Monitor and instrument
Get started with Altinn monitoring tools and instrumentation
Configuring your app
The new monitoring and instrumentation setup based on OpenTelemetry is enabled simply by setting
UseOpenTelemetry
to true
in appsettings.json or equivalent.
{
"AppSettings": {
"UseOpenTelemetry": true
}
}
You can now run the app, and the Altinn.App library will by default ship telemetry to localtest when running locally, and to Azure monitor when running in an environment.
Read more about configuration options on the configuration reference page.
Custom instrumentation
The most straightforward way of getting familiar with the Altinn.App instrumentation APIs is by creating a simple IHostedService implemented in Program.cs. This way we can get some code running which we can experiment with. An IHostedService that is registered with AddHostedService will ensure that its’ StartAsync is invoked during startup for the process/container. The goal of this example is to get acquainted with the telemetry API and monitoring solution. In practice, we will get a counter that increments by 1 when the app starts, and a trace containing a child-span and a related log-message.
We recommend experimenting more with this example - add different types of metric, add attributes to traces etc.
The telemetry and instrumentation APIs of the Altinn.App library are exposed through the Telemetry class. It is a thread-safe singleton object available in the dependency injection container. Let’s extend the the app by extending Program.cs.
If they’re not there already, we need the following using statements at the top of the file:
using System;
using System.Threading;
using System.Threading.Tasks;
using Microsoft.Extensions.Logging;
using Microsoft.Extensions.Hosting;
using Altinn.App.Core.Features;
Then we can implement the following class in the bottom of the file:
sealed class StartupService(ILogger<StartupService> logger, Telemetry telemetry) : IHostedService
{
public async Task StartAsync(CancellationToken cancellationToken)
{
// Create a custom metric - a counter in this case. Name will become `altinn_app_started`
var counter = telemetry.Meter.CreateCounter<long>(Telemetry.Metrics.CreateName("started"));
// Increments the counter
counter.Add(1);
// Start an activity, which gets emitted as an OTel span
using var activity = telemetry.ActivitySource.StartActivity("StartupService");
{
// Wait a little, then spawn a child activity/span
await Task.Delay(100, cancellationToken);
using var childActivity = telemetry.ActivitySource.StartActivity("ChildActivity");
await Task.Delay(100, cancellationToken);
}
// Logs come from the `ILogger<T>` interface
var now = DateTimeOffset.UtcNow;
logger.LogInformation("StartupService logging - Now={Now}", now);
}
public Task StopAsync(CancellationToken cancellationToken) => Task.CompletedTask;
}
Now we can register this class in the .NET dependency injection container, which will ensure that StartAsync is called when the process starts up.
void RegisterCustomAppServices(IServiceCollection services, IConfiguration config, IWebHostEnvironment env)
{
services.AddHostedService<StartupService>();
}
Now you can run the app. Below in the next section we will take a look at visualisation of the telemetry above.
You can also read more about instrumentation on the instrumentation reference page.
Visualisation
Here is a brief overview of visualising the telemetry instrumented above.
Running locally
When running locally using localtest, a monitoring stack consisting of Grafana and OpenTelemetry Collector can be provisioned along side localtest and Platform APIs. See the localtest README for more info.
Localtest monitoring setup currently contains a Grafana instance with ASP.NET Core dashboards and a preview Altinn app dashboard. In addition to these, you can freely explore the emitted telemetry while debugging or learning how the Altinn platform and libraries works.
Note that the telemetry from platform services in localtest are different from when the app runs in other environments. This is because the platform services that are running locally have differences in code and configuration.
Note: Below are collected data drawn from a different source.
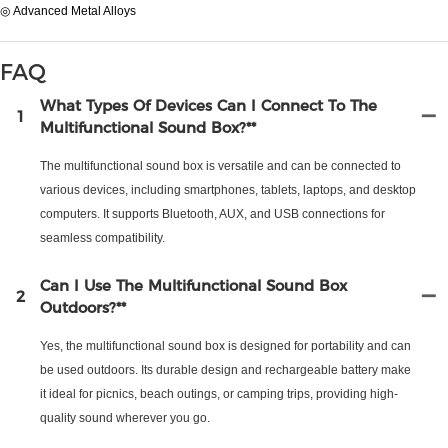
◎ Advanced Metal Alloys
FAQ
What Types Of Devices Can I Connect To The
1
Multifunctional Sound Box?**
The multifunctional sound box is versatile and can be connected to
various devices, including smartphones, tablets, laptops, and desktop
computers. It supports Bluetooth, AUX, and USB connections for
seamless compatibility.
Can I Use The Multifunctional Sound Box
2
Outdoors?**
Yes, the multifunctional sound box is designed for portability and can
be used outdoors. Its durable design and rechargeable battery make
it ideal for picnics, beach outings, or camping trips, providing high-
quality sound wherever you go.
Read more about local Grafana on the visualisation reference page.
If you’ve implemented the code above, you should be able to find the altinn_app_started
metric in the explore tab for the Metrics datasource.
You should also be able to find the log message and trace emitted above by using the other datasources.
To open Grafana, visit local.altinn.cloud/grafana/, then click explore in the side-menu.
First, let’s explore metrics by navigation to the Explore tab and selecting Metrics as source in the dropdown menu. Here we can choose which metric to view in the Select a metric section:
To view traces, we choose Traces as the source, while still in the Explore tab. We select our app name as the Service Name. Now we can see traces in the Table view. We click on a trace ID to see the full trace in a new pop-up to the right.
By clicking the Logs for this span-button we can navigate to the relevant log view for this span. A query will be generated for us, as seen below. Note that the source is changed from Traces to Logs and that we can easily navigate back.
Deploying to an environment
When the app is deployed to an environment, the telemetry is currently shipped to Azure Monitor.
Read more about Azure Monitor on the visualisation reference page.
In Azure Monitor, logs and traces can be found by using the Transaction search menu blade, while metrics are in the Metrics menu blade.